[Snowball-discuss] Dutch stemmer: undouble "nn", "mm", "ff"?

Arjen van der Meijden arjen@glas.its.tudelft.nl
Thu Jan 1 19:39:02 2004


Martin Porter wrote:

> Edwin,
> 
> Thanks for that idea, which I'll try out. There are a number of outstanding
> suggestions to work through, and I must set some time aside to look at them
> early this year.
> 
> A new idea of mine: I think apostrophe ought to form part of the alphabet of
> Dutch, and indeed of English.

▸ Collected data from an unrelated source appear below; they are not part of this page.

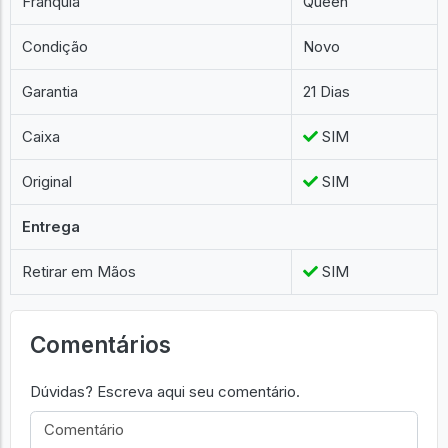
Franquia
Queen
Condição
Novo
Garantia
21 Dias
Caixa
SIM
Original
SIM
Entrega
Retirar em Mãos
SIM
Comentários
Dúvidas? Escreva aqui seu comentário.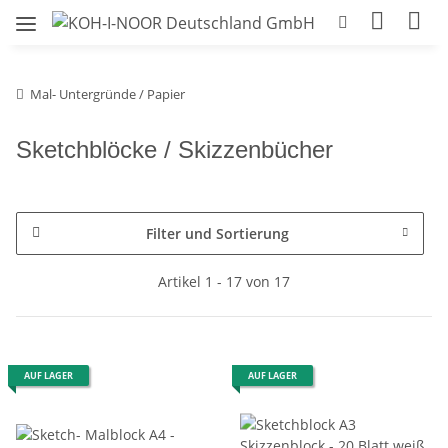
Mal- Untergründe / Papier
Sketchblöcke / Skizzenbücher
Filter und Sortierung
Artikel 1 - 17 von 17
AUF LAGER
AUF LAGER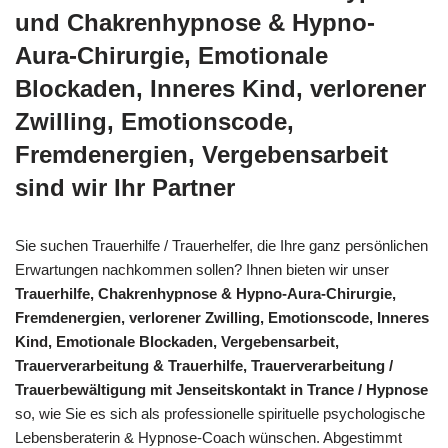
und Chakrenhypnose & Hypno-
Aura-Chirurgie, Emotionale
Blockaden, Inneres Kind, verlorener
Zwilling, Emotionscode,
Fremdenergien, Vergebensarbeit
sind wir Ihr Partner
Sie suchen Trauerhilfe / Trauerhelfer, die Ihre ganz persönlichen
Erwartungen nachkommen sollen? Ihnen bieten wir unser
Trauerhilfe, Chakrenhypnose & Hypno-Aura-Chirurgie,
Fremdenergien, verlorener Zwilling, Emotionscode, Inneres
Kind, Emotionale Blockaden, Vergebensarbeit,
Trauerverarbeitung & Trauerhilfe, Trauerverarbeitung /
Trauerbewältigung mit Jenseitskontakt in Trance / Hypnose
so, wie Sie es sich als professionelle spirituelle psychologische
Lebensberaterin & Hypnose-Coach wünschen. Abgestimmt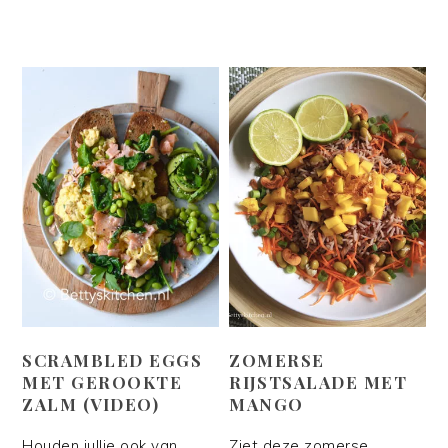
SCRAMBLED EGGS
ZOMERSE
MET GEROOKTE
RIJSTSALADE MET
ZALM (VIDEO)
MANGO
Houden jullie ook van
Ziet deze zomerse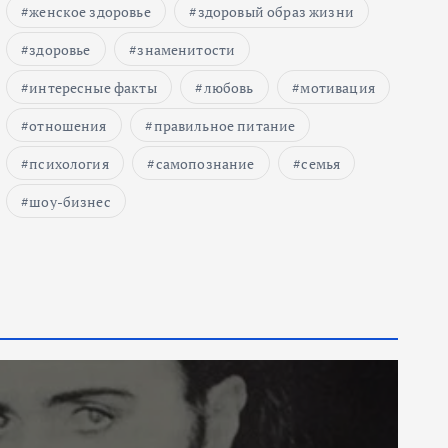
женское здоровье
здоровый образ жизни
здоровье
знаменитости
интересные факты
любовь
мотивация
отношения
правильное питание
психология
самопознание
семья
шоу-бизнес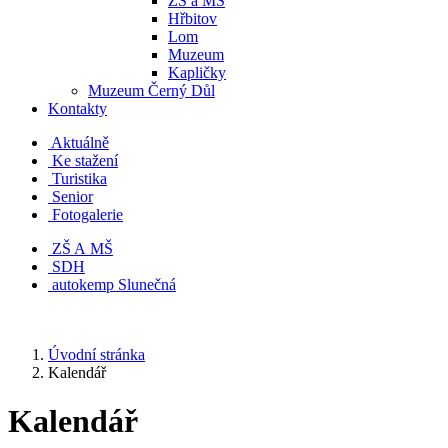
ZŠ a MŠ
Hřbitov
Lom
Muzeum
Kapličky
Muzeum Černý Důl
Kontakty
Aktuálně
Ke stažení
Turistika
Senior
Fotogalerie
ZŠ A MŠ
SDH
autokemp Slunečná
Úvodní stránka
Kalendář
Kalendář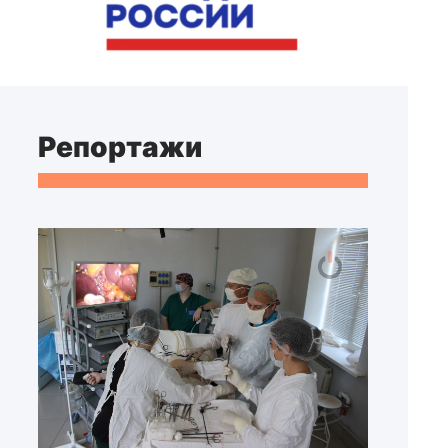
Репортажи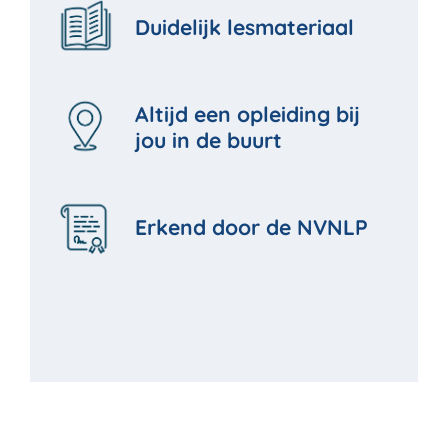
Duidelijk lesmateriaal
Altijd een opleiding bij
jou in de buurt
Erkend door de NVNLP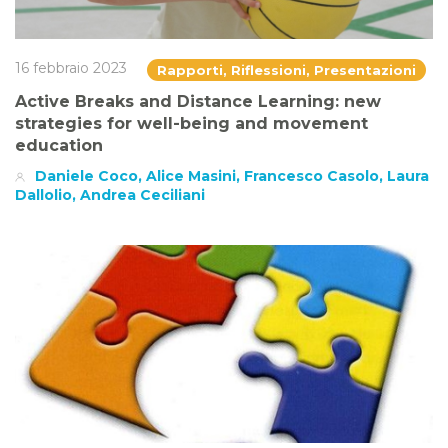
16 febbraio 2023
Rapporti, Riflessioni, Presentazioni
Active Breaks and Distance Learning: new
strategies for well-being and movement
education
Daniele Coco, Alice Masini, Francesco Casolo, Laura
Dallolio, Andrea Ceciliani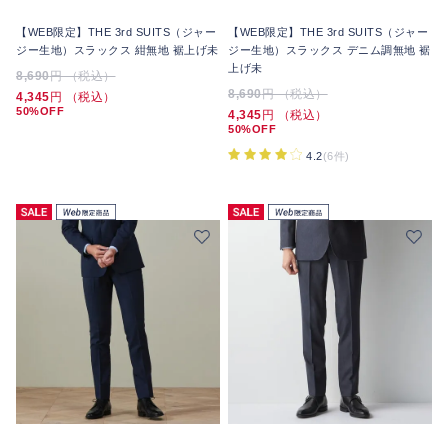
【WEB限定】THE 3rd SUITS（ジャー
【WEB限定】THE 3rd SUITS（ジャー
ジー生地）スラックス 紺無地 裾上げ未
ジー生地）スラックス デニム調無地 裾
上げ未
8,690
円 （税込）
8,690
円 （税込）
4,345
円 （税込）
50%OFF
4,345
円 （税込）
50%OFF
4.2
(6件)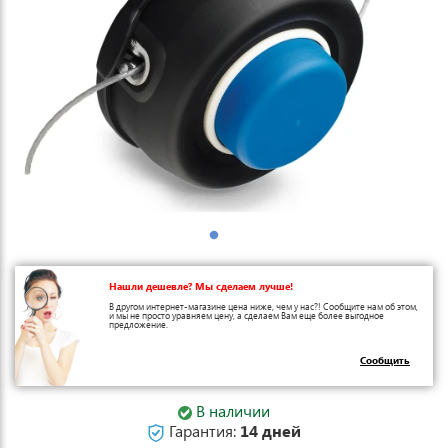
Нашли дешевле? Мы сделаем лучше!
В другом интернет-магазине цена ниже, чем у нас?! Сообщите нам об этом,
и мы не просто уравняем цену, а сделаем Вам еще более выгодное
предложение.
Сообщить
В наличии
Гарантия:
14 дней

I haven't really had time to put that in though.

Would that stem words like these Dutch words:
cd'tje -> cd
tv'tje -> tv
a4'tje -> a4
baby'tje -> baby
("smaller versions of" abbreviations are  "smallerized" with 'tje, as do 
words ending at a consonant and a 'y')
pcb's -> pcb
foto's -> foto
taxi's -> taxi
(plural forms of abbreviations and words ending at an a, i, o, u, y have 
an 's ending)
Wanda's vis -> Wanda, vis
Kees' auto -> Kees, auto
Henks fiets -> Henk, fiets
(ownerships are with a 's, unless the word already ends with a s (or 
s-sound). If there is a consonant at the end, than just an s)

Or are these already handled?
Anyway, the Dutch language seems terrible to stem very well. At least it 
does to me. There are a lot of rules and to almost all rules a few 
exceptions on those rules. :)

Best regards,

Arjen van der Meijden